Commissioners’ resolutions. All Agency Review is recommending a series of changes in the assembly’s standing rules regarding commissioners’ resolutions. Those proposed changes are intended to make sure the agencies have a chance to comment on or respond to matters raised in those resolutions – comments that can’t be submitted in advance because commissioners’ resolutions aren’t filed until the assembly convenes.
Under the proposed changes, a representative of an agency that would be affected by an overture or commissioners’ resolution would be entitled to speak to that item of business. Also, the financial effect of each recommendation on any agency would be spelled out for the assembly – not just the cost to OGA or PMA.
Vision. The committee is asking the assembly to continue providing support for the vision process in the PC(USA) by:
- Receiving the report of the 2020 Vision Team and encouraging the team as it continues to discern between 2018 and 2020.

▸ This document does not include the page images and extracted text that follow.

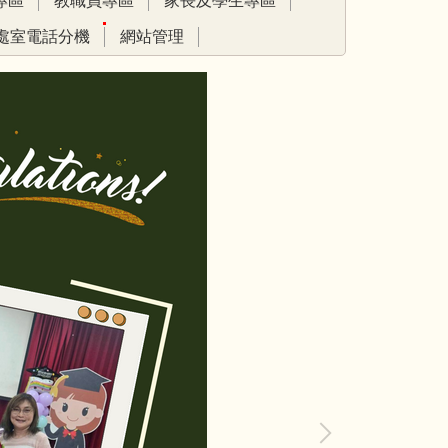
專區
教職員專區
家長及學生專區
處室電話分機
網站管理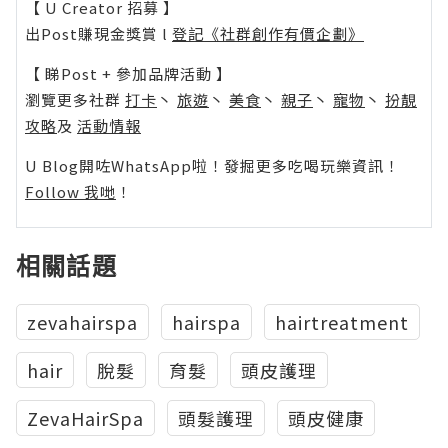
【 U Creator 招募 】
出Post賺現金獎賞 l
登記《社群創作有價企劃》
【 睇Post + 參加品牌活動 】
瀏覽更多社群
打卡
丶
旅遊
丶
美食
丶
親子
丶
寵物
丶
扮靚
攻略
及
活動情報
U Blog開咗WhatsApp啦！發掘更多吃喝玩樂資訊！
Follow 我哋
！
相關話題
zevahairspa
hairspa
hairtreatment
hair
脫髮
育髮
頭皮護理
ZevaHairSpa
頭髮護理
頭皮健康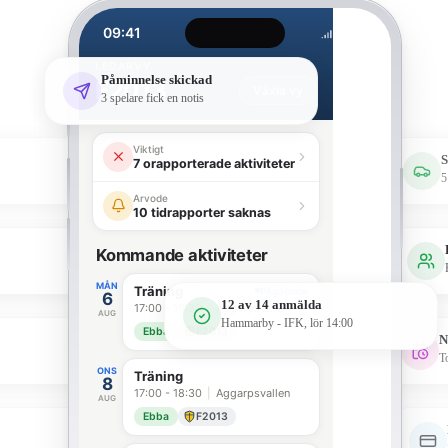
09:41
LEDARVY
Påminnelse skickad
F2013
Växla vy
3 spelare fick en notis
Viktigt
S
7 orapporterade aktiviteter
5
Arvode
10 tidrapporter saknas
Kommande aktiviteter
MÅN
Träning
Pågående
6
12 av 14 anmälda
17:00 - 18:30
|
Aggarpsvallen
AUG
Hammarby - IFK, lör 14:00
Ebba
F2013
N
T
ONS
Träning
8
17:00 - 18:30
|
Aggarpsvallen
AUG
Ebba
F2013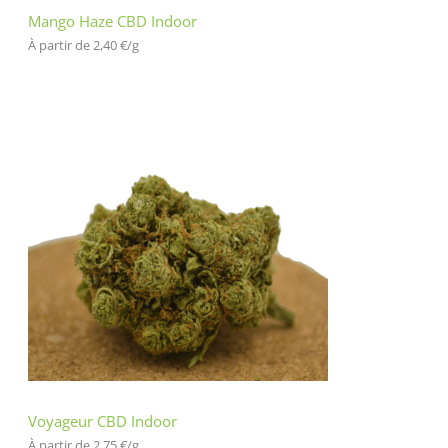
Mango Haze CBD Indoor
À partir de 
2,40
€
/
g
Voyageur CBD Indoor
À partir de 
2,75
€
/
g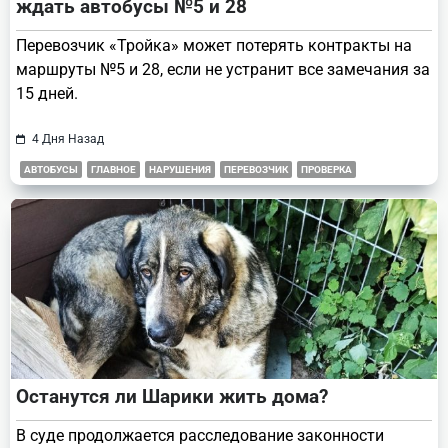
ждать автобусы №5 и 28
Перевозчик «Тройка» может потерять контракты на
маршруты №5 и 28, если не устранит все замечания за
15 дней.
4 Дня Назад
АВТОБУСЫ
ГЛАВНОЕ
НАРУШЕНИЯ
ПЕРЕВОЗЧИК
ПРОВЕРКА
Останутся ли Шарики жить дома?
В суде продолжается расследование законности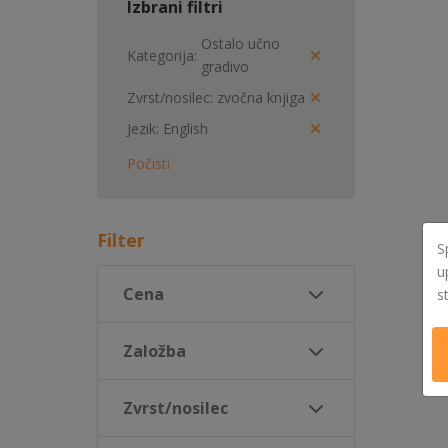
Izbrani filtri
Ostalo učno
Kategorija
gradivo
Zvrst/nosilec
zvočna knjiga
Jezik
English
Počisti
Filter
S
u
Cena
s
Založba
Zvrst/nosilec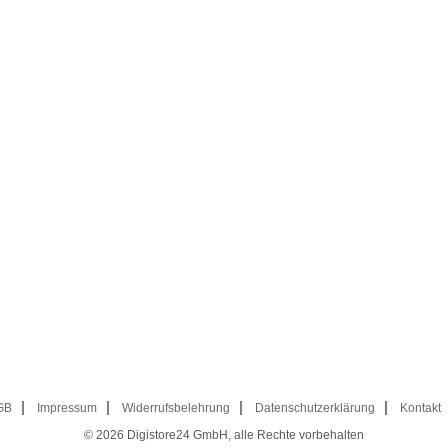
GB
Impressum
Widerrufsbelehrung
Datenschutzerklärung
Kontakt
© 2026
Digistore24 GmbH, alle Rechte vorbehalten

- Establishing a “representative Vision Team as part of the denominational structure that is tasked with shepherding ongoing vision discernment work, including engaging in discernment practices in collaboration with the six agencies and mid councils; bringing recommendations about that discernment to the agencies and/or General Assembly; and communicating the unified, dynamic vision to the broader church.”
All Agency Review’s report will be posted here once it is distributed.
Bear in mind: The report still must go through the Office of the General Assembly editing process before it is posted on PC-Biz, the online system the General Assembly uses.